Information shown:

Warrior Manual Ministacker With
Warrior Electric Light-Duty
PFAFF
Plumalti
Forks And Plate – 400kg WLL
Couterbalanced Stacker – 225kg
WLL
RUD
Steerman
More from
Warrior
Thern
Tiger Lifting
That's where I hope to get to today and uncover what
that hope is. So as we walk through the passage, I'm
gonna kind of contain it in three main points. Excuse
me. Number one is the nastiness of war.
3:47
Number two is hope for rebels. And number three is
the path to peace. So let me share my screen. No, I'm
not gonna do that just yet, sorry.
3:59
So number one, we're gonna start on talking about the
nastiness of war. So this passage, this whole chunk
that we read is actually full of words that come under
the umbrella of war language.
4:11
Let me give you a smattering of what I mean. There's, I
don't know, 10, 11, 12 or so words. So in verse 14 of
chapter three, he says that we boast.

...

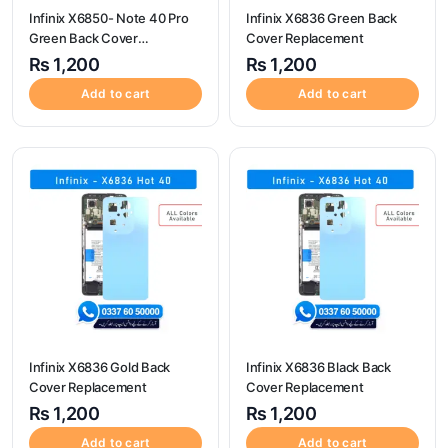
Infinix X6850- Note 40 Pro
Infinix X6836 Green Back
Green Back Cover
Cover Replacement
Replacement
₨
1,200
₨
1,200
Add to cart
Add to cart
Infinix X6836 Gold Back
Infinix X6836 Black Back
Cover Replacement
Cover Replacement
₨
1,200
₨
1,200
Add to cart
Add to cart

Task to complete:
Keeping every character as it is, restate the lines above that run from the line with "Warrior Manual Ministacker With" through the line with "that hope is.", both included, and nothing else.

Expected answer:
Warrior Manual Ministacker With
Warrior Electric Light-Duty
PFAFF
Plumalti
Forks And Plate – 400kg WLL
Couterbalanced Stacker – 225kg
WLL
RUD
Steerman
More from
Warrior
Thern
Tiger Lifting
That's where I hope to get to today and uncover what
that hope is. So as we walk through the passage, I'm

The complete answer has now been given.